Usually, what is missing is not “content” in the generic sense. It is structured, reusable commercial meaning:
- a canonical explanation of what the company actually is
- category and service definitions
- comparison pages
- buyer-fit explanations
- regularly updated proof and trust assets
- clean, stable, crawlable architecture
- facts and claims that AI systems can confidently reuse
That is the gap.
What OpenAI and Google are signaling
OpenAI says the new ChatGPT shopping experience is powered by the Agentic Commerce Protocol, which helps bring merchant product data and promotions into ChatGPT for discovery. OpenAI is also inviting merchants to share product feeds so their products can appear more fully in ChatGPT shopping experiences, while noting that Shopify catalog data is already integrated for Shopify merchants. Google is making a similar bet with UCP, which it describes as an open standard for enabling agentic actions across AI Mode and Gemini, starting with buying and real-time catalog access.

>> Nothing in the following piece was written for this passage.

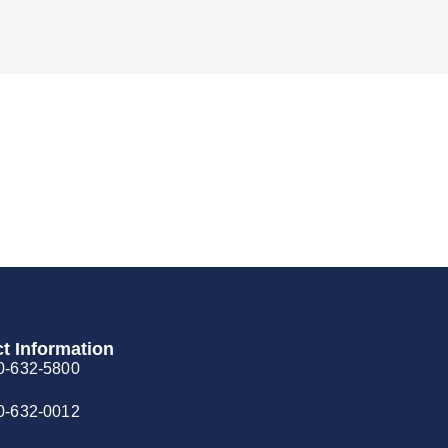
t Information
0-632-5800
0-632-0012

The implementation details differ, but the signal is clear: both OpenAI and Google are moving toward a world where AI systems rely on more structured inputs, make more explicit comparisons, and play a bigger role upstream of purchase and provider selection.
Why upstream infrastructure matters more now
As product discovery becomes more conversational and comparative, the stakes move upstream.
A company can have a beautiful site and still be poorly positioned inside these systems if its core claims, offerings, comparisons, and proof points are not legible to the model. And once a buyer starts with AI, that upstream framing matters a lot. By the time they hit your site, the field may already be narrowed and the narrative may already be formed.
That is why the emerging battle is not just for traffic.
It is for machine-mediated preference formation.
This is the layer we have been building for
This is the layer we have been building for at Second Wind.
Not just whether AI systems mention a company, but how they understand it, position it, compare it, and decide when it should be surfaced. As agentic commerce becomes more real, that layer becomes critical.
The companies that win in this environment will not simply be the ones with more pages or better SEO hygiene. They will be the ones with stronger AI-readable representation: clearer definitions, stronger trust signals, better comparisons, more reusable evidence, and monitoring systems that show how those inputs affect outputs across models.
We think that becomes a real competitive advantage as AI takes on more of the comparison and recommendation work upstream.
The bottom line
ChatGPT shopping is not just a shopping feature.
It is a sign that AI product discovery is becoming a more structured, comparison-driven, decision-oriented interface. Google's UCP push points in the same direction. As these systems become real buying and selection environments, the companies that succeed will be the ones that are easiest for AI to understand, compare, and confidently recommend.
The companies that win in this environment will not just be easier to find.
They will be easier for AI to choose.